AIM OF THE EXERCISE -
Each entry should be printed exactly, with its images omitted.

-=-=-

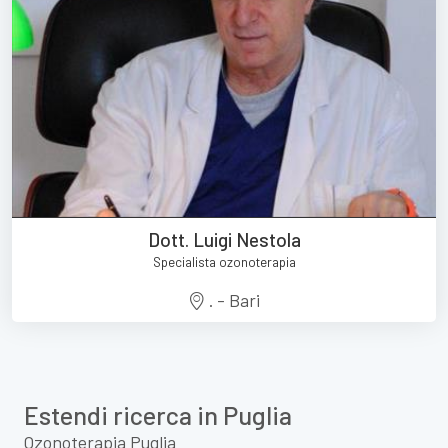
Dott. Luigi Nestola
Specialista ozonoterapia
. - Bari
Estendi ricerca in Puglia
Ozonoterapia Puglia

-=-=-

TASK RESPONSE -
Dott. Luigi Nestola
Specialista ozonoterapia
. - Bari
Estendi ricerca in Puglia
Ozonoterapia Puglia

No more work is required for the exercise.